Crossmap (Web Tool)

Interactive web tool for visualizing and optimizing campus coverage using grid-based optimization and comparative result views.

JavaScriptHTML/CSSGitAlgorithm AnalysisProblem SolvingAnalytical SkillsResearch Skills

Explore the Project

Web Tool: Interactive interface for marking campus areas • Research: Algorithm implementation and documentation
Crossmap web interface showing grid optimization tool
Interactive grid configuration and optimization controls
1x3 grid optimization result showing quantum vs classical solutions
1x5 grid optimization result with performance comparison
2x3 grid optimization showing coverage analysis
2x2 grid optimization with node placement visualization
Quantum circuit diagram for 1x3 area optimization

Project Overview

The Crossmap web tool was developed as part of my role in the Crossmap research group at UMD's FIRE (First-Year Innovation and Research Experience) program. Our team implemented and expanded upon a quantum optimization paper that lacked publicly available code, building the algorithm from scratch using simulated annealing as an alternative to the quantum annealer used in the original research. You can view more of the code implementation in depth by visiting the repository here.

This web interface was my independent contribution to the research group, designed to help generate input matrices for the optimization algorithm. The interface, inspired by Photoshop's layout, allows users to place red circles with adjustable radii on campus maps, which are then exported as binary matrices (1s for marked areas, 0s for unmarked areas) for algorithm input.

Research Achievements

From-Scratch Implementation: Successfully implemented the optimization algorithm from scratch, adapting quantum annealing concepts to work with simulated annealing due to hardware limitations.
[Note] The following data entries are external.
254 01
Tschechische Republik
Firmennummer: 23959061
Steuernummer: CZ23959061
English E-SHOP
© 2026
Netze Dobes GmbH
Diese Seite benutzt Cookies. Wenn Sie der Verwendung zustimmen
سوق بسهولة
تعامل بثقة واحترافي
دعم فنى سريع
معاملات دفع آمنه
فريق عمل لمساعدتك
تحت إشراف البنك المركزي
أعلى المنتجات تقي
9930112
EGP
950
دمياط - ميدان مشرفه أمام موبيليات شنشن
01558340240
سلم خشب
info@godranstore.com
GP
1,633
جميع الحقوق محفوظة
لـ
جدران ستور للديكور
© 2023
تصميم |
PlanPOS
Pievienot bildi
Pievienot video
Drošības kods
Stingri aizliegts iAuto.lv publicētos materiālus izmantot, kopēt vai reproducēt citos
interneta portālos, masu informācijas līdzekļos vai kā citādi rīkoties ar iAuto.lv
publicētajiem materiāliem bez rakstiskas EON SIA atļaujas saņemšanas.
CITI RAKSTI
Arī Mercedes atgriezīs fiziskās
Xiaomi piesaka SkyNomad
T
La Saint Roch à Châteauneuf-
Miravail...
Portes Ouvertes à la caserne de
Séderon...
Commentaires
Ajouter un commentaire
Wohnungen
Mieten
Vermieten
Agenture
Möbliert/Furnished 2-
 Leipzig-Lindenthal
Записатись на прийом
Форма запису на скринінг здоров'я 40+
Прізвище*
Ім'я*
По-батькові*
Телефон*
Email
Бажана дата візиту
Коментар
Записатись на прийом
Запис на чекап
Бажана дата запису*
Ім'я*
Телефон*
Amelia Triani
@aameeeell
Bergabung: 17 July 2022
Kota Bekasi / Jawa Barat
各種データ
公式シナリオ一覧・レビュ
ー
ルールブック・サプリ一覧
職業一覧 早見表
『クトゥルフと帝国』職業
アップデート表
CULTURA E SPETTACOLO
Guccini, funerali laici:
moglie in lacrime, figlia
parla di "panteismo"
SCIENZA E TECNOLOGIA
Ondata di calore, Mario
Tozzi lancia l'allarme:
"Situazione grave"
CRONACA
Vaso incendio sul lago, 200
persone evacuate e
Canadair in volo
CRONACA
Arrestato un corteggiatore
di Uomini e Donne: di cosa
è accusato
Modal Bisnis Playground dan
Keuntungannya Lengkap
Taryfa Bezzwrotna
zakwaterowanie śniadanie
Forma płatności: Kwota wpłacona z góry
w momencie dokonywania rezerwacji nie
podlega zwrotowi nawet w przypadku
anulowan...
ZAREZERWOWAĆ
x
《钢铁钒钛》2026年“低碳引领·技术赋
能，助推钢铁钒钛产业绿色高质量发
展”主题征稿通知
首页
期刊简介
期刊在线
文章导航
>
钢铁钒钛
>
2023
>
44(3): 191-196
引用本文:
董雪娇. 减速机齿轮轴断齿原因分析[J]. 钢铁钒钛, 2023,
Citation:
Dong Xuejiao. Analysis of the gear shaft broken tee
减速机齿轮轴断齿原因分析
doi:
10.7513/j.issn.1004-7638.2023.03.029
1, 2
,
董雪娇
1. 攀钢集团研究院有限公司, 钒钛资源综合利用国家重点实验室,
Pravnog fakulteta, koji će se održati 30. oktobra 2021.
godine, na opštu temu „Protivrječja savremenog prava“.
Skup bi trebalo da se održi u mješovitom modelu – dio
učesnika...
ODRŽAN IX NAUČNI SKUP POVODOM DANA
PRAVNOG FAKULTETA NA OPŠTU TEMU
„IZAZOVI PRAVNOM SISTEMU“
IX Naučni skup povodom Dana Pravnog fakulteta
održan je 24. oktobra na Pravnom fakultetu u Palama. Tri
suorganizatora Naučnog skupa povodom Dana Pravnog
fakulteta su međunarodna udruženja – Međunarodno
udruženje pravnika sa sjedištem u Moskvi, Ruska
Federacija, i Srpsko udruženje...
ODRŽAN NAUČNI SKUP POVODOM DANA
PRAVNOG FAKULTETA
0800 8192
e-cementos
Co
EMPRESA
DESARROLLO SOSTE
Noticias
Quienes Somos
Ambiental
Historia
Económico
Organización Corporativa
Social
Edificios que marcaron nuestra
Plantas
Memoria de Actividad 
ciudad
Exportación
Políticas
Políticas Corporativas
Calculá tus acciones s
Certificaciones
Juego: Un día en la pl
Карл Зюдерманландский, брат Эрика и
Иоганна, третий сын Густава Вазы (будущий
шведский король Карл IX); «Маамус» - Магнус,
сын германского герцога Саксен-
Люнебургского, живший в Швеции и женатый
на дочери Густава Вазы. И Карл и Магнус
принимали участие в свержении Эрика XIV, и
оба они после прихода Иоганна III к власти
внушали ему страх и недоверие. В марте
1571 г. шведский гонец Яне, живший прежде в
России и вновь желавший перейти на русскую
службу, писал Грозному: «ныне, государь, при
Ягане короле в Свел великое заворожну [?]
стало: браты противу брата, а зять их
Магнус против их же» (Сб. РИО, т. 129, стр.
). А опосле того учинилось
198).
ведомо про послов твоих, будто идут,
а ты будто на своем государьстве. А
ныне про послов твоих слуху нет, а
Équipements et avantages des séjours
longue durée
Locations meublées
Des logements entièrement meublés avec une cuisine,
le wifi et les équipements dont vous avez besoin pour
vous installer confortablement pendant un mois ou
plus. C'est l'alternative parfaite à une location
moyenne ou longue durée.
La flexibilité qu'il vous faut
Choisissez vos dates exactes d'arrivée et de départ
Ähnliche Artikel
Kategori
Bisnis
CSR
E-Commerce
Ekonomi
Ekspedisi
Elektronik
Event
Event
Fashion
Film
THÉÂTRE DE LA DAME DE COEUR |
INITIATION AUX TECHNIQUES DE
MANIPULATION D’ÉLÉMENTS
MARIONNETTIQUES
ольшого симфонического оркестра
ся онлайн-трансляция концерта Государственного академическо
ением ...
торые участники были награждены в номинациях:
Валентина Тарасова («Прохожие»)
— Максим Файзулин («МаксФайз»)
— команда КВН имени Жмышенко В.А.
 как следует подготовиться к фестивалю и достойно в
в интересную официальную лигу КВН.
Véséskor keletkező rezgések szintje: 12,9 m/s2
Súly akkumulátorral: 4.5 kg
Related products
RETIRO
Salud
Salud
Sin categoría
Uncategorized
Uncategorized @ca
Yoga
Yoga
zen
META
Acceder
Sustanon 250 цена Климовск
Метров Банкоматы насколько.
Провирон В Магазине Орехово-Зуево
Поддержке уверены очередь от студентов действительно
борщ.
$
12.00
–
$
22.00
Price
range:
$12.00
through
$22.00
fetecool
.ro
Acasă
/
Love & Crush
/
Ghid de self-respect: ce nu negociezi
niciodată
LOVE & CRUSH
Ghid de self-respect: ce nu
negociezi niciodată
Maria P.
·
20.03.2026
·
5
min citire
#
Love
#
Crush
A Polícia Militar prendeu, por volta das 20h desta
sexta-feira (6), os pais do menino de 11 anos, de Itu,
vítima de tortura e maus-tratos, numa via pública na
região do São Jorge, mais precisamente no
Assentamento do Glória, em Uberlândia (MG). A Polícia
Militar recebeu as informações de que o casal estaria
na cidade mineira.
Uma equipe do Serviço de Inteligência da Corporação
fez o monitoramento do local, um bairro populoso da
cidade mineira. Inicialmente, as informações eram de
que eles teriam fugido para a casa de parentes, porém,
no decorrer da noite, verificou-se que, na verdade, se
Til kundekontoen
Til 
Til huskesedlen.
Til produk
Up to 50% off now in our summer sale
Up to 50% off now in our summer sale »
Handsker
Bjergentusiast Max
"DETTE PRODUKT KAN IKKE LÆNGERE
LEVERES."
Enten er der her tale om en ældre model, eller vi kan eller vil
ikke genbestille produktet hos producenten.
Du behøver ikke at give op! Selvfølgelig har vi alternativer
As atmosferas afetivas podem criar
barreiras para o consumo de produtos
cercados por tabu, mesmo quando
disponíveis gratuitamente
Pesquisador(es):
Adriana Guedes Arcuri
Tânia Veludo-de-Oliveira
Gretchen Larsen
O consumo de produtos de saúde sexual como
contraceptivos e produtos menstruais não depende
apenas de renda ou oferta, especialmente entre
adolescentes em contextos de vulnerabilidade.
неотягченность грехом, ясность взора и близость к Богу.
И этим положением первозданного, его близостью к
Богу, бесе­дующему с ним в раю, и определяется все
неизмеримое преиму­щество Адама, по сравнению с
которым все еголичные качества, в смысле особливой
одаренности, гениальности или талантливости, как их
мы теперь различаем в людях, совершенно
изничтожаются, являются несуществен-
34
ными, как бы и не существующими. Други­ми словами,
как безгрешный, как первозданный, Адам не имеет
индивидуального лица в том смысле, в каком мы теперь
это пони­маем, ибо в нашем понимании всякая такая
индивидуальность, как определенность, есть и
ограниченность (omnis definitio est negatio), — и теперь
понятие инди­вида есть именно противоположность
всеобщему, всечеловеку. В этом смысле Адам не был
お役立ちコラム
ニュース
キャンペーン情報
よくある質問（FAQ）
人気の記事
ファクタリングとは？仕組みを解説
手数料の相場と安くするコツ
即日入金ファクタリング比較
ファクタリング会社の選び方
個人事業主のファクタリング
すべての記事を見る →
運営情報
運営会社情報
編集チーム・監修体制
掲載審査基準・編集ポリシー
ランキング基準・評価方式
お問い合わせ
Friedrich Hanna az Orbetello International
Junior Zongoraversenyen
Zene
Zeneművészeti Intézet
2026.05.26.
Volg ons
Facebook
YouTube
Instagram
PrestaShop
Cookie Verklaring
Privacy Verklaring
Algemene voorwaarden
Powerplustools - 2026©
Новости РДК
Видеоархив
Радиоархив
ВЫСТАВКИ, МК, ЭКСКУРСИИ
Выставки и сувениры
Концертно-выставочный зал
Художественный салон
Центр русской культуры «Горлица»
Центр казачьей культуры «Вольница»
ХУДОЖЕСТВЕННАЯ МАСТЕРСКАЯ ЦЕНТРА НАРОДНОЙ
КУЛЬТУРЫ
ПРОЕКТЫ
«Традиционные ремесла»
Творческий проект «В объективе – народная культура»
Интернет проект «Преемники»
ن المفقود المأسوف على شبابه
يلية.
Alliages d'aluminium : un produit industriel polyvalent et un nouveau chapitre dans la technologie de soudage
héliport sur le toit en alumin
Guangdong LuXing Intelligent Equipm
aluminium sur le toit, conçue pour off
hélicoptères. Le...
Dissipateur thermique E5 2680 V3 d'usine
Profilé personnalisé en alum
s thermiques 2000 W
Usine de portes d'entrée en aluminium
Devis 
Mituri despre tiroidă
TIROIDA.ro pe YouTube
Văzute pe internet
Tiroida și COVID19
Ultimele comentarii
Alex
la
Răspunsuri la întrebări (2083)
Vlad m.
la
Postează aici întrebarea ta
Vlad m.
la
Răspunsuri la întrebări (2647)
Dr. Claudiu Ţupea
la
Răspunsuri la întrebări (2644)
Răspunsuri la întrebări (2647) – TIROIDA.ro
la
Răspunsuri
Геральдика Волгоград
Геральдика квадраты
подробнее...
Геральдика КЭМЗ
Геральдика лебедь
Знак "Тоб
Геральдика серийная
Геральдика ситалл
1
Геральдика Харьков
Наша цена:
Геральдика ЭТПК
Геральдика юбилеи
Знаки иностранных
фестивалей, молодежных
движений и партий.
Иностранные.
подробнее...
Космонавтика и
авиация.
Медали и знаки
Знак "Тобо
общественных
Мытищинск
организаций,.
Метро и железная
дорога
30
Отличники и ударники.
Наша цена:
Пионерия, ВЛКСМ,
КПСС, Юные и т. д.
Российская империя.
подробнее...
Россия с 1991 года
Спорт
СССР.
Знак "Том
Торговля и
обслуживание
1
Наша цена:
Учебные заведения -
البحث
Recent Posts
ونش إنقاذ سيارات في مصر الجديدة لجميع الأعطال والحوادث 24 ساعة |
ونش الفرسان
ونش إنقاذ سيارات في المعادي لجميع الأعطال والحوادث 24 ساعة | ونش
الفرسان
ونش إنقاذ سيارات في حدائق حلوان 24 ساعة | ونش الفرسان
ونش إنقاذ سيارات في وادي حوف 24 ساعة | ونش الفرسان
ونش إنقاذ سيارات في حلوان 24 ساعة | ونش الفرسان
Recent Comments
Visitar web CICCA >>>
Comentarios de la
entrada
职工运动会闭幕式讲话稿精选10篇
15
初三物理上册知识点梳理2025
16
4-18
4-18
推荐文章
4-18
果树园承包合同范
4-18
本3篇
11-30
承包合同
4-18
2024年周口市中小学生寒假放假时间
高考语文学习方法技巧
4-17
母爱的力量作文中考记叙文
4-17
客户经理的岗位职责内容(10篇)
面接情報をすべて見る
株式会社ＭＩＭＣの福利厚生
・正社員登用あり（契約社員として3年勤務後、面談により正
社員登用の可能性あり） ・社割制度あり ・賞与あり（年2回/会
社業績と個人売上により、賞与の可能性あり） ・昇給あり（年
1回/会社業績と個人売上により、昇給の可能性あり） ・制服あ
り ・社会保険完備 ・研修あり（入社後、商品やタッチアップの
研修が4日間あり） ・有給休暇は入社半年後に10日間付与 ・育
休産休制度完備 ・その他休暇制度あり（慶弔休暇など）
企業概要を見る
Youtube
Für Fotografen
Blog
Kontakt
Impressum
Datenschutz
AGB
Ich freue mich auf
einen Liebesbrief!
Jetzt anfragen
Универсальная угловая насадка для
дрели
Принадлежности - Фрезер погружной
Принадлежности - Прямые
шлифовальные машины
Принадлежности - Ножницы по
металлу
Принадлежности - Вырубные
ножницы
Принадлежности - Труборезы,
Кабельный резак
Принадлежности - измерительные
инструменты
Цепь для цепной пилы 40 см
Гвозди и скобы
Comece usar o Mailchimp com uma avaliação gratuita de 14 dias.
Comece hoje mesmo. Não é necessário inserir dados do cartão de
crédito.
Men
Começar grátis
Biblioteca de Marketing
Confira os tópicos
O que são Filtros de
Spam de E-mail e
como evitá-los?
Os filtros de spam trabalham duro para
Algorithm Adaptation: Modified the original quantum approach to work with classical simulated annealing, demonstrating the flexibility of optimization techniques across different computing paradigms.

Prototype Web Tool: Developed a prototype interface for generating input matrices and visualizing campus Wi-Fi coverage patterns for future algorithm testing.

Technical Implementation

Research Algorithm

Implemented the optimization algorithm from scratch using Python and simulated annealing, adapting the original quantum annealing approach to work with classical computing resources. The algorithm successfully optimizes resource placement in constrained grid environments.

Core Algorithm

Python, Simulated Annealing, Algorithm Analysis

Research Skills

Problem Solving, Analytical Skills, Research Skills

Prototype Web Tool

Developed crossmap.xyz as a prototype interface for generating input matrices and visualizing campus Wi-Fi coverage. The tool allows users to mark existing Wi-Fi access points to identify areas needing additional coverage.

Frontend

HTML/CSS, JavaScript

UI Design

Photoshop-inspired interface, Layer management, Export functionality

Note: The web tool's source code is kept private. The GitHub repository contains only the research documentation and algorithm implementation.

Research Impact

While our current implementation is limited by the computational constraints of simulated annealing (we could only work with small-scale grids due to the exponential qubit requirements), this work serves as a proof of concept for what's possible when quantum computing technology advances.

The real value of this research lies in laying the groundwork for future optimization applications. When quantum hardware becomes more accessible and we can afford to use more qubits, these algorithms could potentially outperform classical computing for large-scale resource placement problems like campus-wide Wi-Fi optimization, emergency response planning, or urban infrastructure design.

Our work in FIRE was essentially a test to see if we could recreate the paper's results from scratch, since no code was provided. Successfully implementing the algorithm from the ground up demonstrates that these optimization techniques are viable and ready for real-world applications once the hardware catches up to the theory.